“Luke—”
“Lucifer. I told you to call me Lucifer. Everyone does now. I’m not the man I once was, Ana. I’m the man you made me.”
She pales. “Don’t say that. Don’t—”
“Speak the truth? Why? I thought that’s what you wanted. The truth. You were screaming that, or something to that affect, before you fucking shot me. I never lied to you. Not then. Not about your brother. And not now. I was destroyed when I killed him. Even more so knowing how badly it would hurt you. But obviously, you wanted me to let him kill me. It was me you wanted to die out there that day. And I get it. He was blood. I was just someone you fucked.” I turn away from her and start walking toward the bathroom.
Once I’m at the door, I stop, and I don’t know why. I just feel her back there. I hesitate, and I know damn well it’s because I want her to tell me I’m wrong. But she doesn’t. I open the damn bathroom door and go inside, shutting it and locking it. I drag my hand through my hair and resist punching the steel door. Instead, I lean on it, pressing my hands to it, and take a deep breath. I’m trained to endure the most intense of situations, but nothing I’ve ever done made me ready for her. I never should have kissed her, not now, and not that first night I met her. She was right. I wasn’t her kind of guy, yet, I proposed, and she said yes.
My cellphone rings, and I snag my phone from my pocket to find Blake’s number. I sigh and steel myself for the inevitable. “Hey, boss.”
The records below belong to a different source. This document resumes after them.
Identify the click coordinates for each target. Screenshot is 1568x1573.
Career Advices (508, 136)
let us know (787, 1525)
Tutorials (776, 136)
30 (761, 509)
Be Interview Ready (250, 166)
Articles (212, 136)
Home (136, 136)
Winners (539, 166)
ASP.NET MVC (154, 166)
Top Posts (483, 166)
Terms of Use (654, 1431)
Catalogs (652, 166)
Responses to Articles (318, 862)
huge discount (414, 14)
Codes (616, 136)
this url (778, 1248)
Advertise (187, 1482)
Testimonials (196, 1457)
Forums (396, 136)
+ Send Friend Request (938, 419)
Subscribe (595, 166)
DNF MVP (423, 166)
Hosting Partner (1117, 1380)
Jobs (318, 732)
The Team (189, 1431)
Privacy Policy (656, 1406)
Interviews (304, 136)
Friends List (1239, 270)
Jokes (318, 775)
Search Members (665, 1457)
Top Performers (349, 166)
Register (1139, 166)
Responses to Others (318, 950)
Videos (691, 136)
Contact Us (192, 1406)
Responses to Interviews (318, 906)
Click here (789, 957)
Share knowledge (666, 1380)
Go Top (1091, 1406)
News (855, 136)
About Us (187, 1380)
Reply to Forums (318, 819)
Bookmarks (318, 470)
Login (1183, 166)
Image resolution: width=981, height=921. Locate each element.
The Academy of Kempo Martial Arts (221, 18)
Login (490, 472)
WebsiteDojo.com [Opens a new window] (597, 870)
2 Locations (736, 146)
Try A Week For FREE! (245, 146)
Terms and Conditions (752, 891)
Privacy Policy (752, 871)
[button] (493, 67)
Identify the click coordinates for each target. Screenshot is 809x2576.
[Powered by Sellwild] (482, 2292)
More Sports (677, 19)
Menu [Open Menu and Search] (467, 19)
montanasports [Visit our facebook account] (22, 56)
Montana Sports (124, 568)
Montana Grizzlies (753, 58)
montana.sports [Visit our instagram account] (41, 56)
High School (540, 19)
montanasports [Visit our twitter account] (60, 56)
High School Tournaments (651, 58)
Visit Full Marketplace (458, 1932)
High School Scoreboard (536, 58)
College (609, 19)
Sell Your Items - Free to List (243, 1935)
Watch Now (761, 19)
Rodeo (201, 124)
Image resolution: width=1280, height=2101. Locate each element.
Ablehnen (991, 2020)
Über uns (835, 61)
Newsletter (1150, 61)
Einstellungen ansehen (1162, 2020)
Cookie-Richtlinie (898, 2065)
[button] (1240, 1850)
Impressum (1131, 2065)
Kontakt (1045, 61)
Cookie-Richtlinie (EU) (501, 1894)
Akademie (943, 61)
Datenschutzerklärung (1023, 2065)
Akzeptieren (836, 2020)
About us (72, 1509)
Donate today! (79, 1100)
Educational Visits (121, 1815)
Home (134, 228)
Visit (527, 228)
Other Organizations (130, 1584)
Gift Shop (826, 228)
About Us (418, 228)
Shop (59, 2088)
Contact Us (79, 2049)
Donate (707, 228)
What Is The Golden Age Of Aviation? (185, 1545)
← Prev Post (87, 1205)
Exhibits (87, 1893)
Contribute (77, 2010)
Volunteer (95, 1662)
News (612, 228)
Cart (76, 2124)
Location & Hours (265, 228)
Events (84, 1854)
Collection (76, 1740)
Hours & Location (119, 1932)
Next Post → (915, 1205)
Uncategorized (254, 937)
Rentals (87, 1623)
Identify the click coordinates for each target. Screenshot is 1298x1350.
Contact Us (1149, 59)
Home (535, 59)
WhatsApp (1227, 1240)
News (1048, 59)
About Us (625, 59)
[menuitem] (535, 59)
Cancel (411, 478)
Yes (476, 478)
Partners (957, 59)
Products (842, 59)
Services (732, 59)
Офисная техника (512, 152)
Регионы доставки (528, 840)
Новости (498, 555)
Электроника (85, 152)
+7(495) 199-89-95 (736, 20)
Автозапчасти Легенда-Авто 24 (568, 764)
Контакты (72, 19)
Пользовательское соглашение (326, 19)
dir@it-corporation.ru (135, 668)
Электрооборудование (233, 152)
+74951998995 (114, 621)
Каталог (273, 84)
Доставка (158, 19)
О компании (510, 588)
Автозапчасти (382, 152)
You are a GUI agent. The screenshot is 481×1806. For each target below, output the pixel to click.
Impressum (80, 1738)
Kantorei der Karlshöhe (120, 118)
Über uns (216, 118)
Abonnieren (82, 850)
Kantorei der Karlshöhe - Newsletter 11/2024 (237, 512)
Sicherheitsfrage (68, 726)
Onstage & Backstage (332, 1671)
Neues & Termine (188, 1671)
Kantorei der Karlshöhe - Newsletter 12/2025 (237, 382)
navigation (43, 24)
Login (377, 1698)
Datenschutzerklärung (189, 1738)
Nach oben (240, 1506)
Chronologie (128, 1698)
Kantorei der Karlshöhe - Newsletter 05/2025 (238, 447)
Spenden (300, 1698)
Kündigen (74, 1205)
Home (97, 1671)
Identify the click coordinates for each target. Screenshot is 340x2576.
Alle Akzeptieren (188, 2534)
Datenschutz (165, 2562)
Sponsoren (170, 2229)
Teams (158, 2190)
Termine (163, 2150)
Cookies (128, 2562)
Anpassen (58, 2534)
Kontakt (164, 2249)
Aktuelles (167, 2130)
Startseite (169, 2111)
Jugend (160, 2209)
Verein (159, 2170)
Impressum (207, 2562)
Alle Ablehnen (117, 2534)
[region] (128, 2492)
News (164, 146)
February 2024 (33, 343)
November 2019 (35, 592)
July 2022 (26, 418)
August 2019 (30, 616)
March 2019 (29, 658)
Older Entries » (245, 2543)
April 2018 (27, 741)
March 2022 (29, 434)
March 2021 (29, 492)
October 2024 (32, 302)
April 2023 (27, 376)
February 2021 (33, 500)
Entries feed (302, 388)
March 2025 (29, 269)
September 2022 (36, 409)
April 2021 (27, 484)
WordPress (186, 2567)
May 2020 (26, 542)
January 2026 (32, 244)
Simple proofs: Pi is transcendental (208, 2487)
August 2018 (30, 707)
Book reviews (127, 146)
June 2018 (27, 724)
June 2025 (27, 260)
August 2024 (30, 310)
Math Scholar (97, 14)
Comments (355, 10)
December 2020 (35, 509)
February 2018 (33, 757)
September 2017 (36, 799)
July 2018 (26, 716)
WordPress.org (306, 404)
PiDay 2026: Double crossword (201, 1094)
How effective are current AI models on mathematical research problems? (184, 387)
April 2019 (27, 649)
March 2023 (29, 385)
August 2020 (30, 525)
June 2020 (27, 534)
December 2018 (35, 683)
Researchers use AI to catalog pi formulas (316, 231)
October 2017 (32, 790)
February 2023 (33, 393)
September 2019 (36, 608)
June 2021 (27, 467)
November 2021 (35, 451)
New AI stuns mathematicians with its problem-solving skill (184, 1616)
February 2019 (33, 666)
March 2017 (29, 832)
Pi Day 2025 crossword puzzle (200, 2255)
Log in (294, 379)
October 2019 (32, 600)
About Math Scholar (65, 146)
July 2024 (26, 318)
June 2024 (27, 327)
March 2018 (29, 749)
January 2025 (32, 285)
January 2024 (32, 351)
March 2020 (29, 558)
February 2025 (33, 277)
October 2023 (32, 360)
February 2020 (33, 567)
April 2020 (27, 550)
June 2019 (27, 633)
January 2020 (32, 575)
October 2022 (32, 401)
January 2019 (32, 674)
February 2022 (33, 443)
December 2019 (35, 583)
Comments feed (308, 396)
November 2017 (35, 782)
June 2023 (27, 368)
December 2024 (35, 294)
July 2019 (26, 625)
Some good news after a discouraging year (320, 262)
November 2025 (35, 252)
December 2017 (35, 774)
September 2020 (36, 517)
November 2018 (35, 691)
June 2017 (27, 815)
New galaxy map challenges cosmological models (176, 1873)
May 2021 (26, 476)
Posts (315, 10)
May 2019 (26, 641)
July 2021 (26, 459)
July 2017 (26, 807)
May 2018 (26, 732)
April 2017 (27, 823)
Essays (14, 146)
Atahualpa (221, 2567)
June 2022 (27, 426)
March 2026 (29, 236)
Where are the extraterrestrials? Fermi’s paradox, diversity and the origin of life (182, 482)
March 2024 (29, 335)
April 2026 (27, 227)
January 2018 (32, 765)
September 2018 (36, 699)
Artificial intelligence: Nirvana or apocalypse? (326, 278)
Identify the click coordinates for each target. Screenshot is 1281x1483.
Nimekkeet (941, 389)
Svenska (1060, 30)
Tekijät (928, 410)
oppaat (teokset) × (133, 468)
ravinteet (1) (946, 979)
“Why the fuck are you not in Breckenridge?”
“You only know that because you’re tracking my phone like I’m a damn school kid. Stop already. This isn’t a Walker job.”
“What the hell, Lucifer? We face these things together. You have no idea what you’re even into right now. I’m sending Savage and Adam to you.”
“Don’t. I’ll tell you what I told Ana: it’s one thing for them to help save her life with a clock ticking. It’s another for me to drag them into some shit from my past that isn’t even really my shit. It’s her brother’s.”
“I thought you didn’t know what this was about?”
“I have an idea.”
“Talk.”
“No. Fuck no. I’ll go to Breckinridge after I go find Jake’s body and give him a proper burial. And if you don’t promise to keep Adam and Savage and anyone else away, for now, I swear to you, Blake, I’ll throw this phone in the trash.”
“You’ve got a hard head.”
“I thought that was a prerequisite for working for Walker?”
“No, but it is a disease that afflicts most of you assholes, thus why my life is hell.”
“Maybe because you’re looking in the mirror.”
“Yeah, well you need to stop talking to my wife. As for Adam and Savage, I’ll hold them back, but give me something to work with. What do you think this is?”
“Not yet,” I say and disconnect.
When I exit the bathroom, the women’s door is open. I curse and hurry around the corner to find the car still sitting where I left it, but Ana isn’t inside. Adrenaline is rushing through me, my stupidity at leaving her alone grinding through me. I enter the store, to find Ana standing at the Slurpee machine with her back to me, and my breath gushes from my lips. Thank fuck she’s here. She didn’t leave. I’m not sure what that says about where we’re at together, but it does say, not as far apart as I thought, at least not on the current situation.
I start walking toward her, but some dude down the aisle to my left is yelling at his girlfriend. Men who treat women like shit grind on my nerves, but I remind myself it’s not my business. Not when there are assassins on the loose, looking for me and Ana. Ana turns and faces me, with a Slurpee in her hand, her blonde hair a tousled mess, her make-up smudged under her eyes. Fuck me, she’s still so damn beautiful it’s killing me.
“Two hotdogs or three?” she asks, when I stop in front of her. “I know how you love your convenience store hotdogs.”
The woman down the aisle yelps as if she’s just been hit by the asshole who was yelling at her, and I’m at my limit. “Hold that thought,” I say. “I’ll be right back.”
I step away from her and bring the aisle into view and the piece of shit asshole is holding the woman’s hair in his hand. I’m beside him in an instant, catching his hand and twisting it in that special way, the only way you twist an asshole’s hand. He yelps like a little girl and goes to his knees. “What the hell, man?! What the hell?! Let me go.”